**Directions**
"Clustering of" appears in one line of the records below. Output that line and each one after it, exactly, through the last line.

**The data**

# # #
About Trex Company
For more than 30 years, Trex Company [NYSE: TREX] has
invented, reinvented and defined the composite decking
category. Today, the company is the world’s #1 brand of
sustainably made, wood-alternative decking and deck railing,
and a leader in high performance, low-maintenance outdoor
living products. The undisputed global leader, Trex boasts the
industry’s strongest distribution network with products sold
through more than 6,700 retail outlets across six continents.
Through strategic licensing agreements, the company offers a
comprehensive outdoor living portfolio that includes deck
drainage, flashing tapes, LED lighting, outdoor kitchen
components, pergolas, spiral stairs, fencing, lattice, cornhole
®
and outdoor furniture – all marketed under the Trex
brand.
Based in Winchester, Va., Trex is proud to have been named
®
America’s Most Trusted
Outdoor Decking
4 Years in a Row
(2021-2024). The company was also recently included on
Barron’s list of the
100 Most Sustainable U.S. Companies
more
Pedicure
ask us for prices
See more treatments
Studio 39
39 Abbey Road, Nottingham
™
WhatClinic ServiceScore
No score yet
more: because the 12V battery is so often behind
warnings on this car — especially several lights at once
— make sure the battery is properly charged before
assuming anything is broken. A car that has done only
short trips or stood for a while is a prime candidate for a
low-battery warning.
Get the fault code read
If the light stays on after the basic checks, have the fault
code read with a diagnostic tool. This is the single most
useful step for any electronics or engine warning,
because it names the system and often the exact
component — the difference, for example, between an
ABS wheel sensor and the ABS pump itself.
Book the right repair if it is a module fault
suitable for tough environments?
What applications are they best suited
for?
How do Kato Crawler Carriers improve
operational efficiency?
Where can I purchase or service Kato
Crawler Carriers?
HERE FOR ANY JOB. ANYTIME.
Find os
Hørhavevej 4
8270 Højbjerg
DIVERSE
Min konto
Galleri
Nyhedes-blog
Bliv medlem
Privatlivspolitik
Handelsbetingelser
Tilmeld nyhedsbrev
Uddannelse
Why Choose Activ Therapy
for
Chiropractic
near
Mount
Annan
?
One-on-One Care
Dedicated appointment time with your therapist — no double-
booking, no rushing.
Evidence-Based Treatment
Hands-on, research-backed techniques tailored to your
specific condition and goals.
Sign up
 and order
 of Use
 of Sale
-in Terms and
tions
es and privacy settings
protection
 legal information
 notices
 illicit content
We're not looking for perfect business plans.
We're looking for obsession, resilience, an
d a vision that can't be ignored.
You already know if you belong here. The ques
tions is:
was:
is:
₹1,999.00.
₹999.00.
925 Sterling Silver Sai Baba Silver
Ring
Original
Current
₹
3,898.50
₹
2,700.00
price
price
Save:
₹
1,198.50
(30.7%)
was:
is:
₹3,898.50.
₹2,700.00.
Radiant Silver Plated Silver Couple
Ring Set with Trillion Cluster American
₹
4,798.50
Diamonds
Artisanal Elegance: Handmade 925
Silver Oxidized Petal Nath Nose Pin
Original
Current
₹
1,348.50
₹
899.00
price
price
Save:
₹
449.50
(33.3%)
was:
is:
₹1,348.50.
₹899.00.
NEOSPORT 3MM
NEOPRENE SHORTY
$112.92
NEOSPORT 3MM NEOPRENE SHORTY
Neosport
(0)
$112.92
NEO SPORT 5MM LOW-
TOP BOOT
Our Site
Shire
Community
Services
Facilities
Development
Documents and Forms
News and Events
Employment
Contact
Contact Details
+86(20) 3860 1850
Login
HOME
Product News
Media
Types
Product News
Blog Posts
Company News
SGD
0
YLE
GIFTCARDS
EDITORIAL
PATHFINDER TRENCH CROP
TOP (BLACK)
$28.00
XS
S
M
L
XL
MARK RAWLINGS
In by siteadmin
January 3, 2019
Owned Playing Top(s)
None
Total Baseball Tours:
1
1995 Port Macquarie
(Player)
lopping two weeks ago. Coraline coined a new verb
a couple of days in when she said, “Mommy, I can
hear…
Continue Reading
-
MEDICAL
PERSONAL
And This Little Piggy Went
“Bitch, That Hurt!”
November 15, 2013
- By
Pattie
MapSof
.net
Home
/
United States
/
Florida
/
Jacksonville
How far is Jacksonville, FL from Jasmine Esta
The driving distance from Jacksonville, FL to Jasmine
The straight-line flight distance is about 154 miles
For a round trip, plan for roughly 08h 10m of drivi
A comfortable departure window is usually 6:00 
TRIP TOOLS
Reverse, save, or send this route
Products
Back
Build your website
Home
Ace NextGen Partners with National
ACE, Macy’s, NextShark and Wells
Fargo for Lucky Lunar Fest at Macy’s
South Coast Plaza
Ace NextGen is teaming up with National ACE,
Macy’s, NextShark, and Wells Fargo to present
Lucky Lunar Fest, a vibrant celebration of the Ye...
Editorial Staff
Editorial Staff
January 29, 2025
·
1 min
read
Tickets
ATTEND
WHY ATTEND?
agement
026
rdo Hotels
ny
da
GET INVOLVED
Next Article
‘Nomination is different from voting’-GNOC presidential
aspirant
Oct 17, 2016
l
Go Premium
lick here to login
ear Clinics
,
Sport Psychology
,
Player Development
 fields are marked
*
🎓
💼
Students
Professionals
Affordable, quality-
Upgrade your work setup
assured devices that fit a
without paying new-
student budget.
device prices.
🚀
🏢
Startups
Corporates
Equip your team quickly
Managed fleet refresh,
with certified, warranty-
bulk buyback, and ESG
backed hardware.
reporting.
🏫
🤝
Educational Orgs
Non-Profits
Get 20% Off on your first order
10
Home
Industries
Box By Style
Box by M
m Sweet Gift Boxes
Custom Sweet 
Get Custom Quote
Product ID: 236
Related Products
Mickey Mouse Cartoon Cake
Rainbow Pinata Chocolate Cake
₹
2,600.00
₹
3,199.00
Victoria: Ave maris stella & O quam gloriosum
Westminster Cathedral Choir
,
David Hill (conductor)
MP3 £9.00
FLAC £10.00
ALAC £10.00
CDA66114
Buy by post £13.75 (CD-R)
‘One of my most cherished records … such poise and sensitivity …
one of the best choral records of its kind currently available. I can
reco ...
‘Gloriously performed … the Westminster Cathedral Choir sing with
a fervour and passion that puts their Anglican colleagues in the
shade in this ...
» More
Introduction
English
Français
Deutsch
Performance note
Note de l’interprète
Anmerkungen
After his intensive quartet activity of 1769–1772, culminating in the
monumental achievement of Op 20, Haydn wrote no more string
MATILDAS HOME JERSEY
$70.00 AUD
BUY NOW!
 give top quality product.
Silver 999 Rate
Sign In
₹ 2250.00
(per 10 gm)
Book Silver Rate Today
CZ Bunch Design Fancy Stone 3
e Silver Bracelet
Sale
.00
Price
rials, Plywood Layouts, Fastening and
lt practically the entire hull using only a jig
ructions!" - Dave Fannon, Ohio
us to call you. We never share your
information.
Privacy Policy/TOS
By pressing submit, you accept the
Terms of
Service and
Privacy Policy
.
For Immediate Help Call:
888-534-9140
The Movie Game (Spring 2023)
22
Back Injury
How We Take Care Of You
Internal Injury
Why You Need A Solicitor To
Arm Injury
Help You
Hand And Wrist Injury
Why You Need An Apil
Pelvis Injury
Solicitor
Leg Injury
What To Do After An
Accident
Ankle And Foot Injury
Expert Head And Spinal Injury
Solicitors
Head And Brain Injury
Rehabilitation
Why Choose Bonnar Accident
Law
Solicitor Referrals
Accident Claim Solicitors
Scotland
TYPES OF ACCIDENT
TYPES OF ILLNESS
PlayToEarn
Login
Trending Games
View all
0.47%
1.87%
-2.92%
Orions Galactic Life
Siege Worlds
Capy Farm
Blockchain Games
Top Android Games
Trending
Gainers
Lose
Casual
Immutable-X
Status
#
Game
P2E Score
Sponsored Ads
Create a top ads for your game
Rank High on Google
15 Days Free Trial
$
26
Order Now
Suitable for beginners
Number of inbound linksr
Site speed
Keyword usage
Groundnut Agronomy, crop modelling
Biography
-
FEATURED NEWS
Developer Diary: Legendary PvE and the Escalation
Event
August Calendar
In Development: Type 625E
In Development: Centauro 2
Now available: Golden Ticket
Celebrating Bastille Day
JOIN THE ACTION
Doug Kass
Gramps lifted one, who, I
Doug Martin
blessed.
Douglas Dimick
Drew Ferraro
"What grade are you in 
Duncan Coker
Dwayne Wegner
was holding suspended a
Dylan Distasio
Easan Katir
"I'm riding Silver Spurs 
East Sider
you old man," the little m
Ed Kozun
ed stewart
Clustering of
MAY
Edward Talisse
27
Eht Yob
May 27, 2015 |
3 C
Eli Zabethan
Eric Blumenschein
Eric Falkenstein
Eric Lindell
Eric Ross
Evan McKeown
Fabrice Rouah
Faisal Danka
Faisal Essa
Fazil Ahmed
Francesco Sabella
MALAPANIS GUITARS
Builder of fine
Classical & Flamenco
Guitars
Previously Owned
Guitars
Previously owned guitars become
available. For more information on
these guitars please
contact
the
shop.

**Problem solution**
Clustering of
MAY
Edward Talisse
27
Eht Yob
May 27, 2015 |
3 C
Eli Zabethan
Eric Blumenschein
Eric Falkenstein
Eric Lindell
Eric Ross
Evan McKeown
Fabrice Rouah
Faisal Danka
Faisal Essa
Fazil Ahmed
Francesco Sabella
MALAPANIS GUITARS
Builder of fine
Classical & Flamenco
Guitars
Previously Owned
Guitars
Previously owned guitars become
available. For more information on
these guitars please
contact
the
shop.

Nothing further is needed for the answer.